Segment Start: Material provided
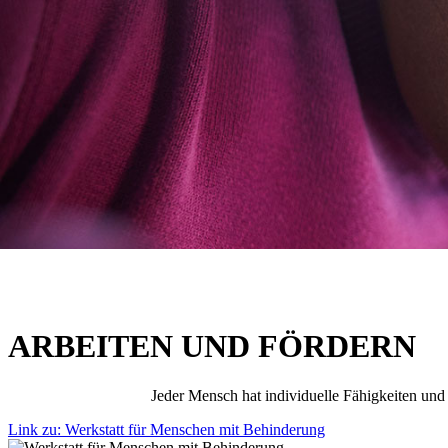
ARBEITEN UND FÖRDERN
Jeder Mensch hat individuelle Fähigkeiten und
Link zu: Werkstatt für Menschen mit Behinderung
Segment End: Material provided
» **What is required**: Your task is to retype, exactly and only, the lines from the one with "Jeder Mensch hat individuelle Fähigkeiten und" through the final line above.

» **Exercise output**:
Jeder Mensch hat individuelle Fähigkeiten und
Link zu: Werkstatt für Menschen mit Behinderung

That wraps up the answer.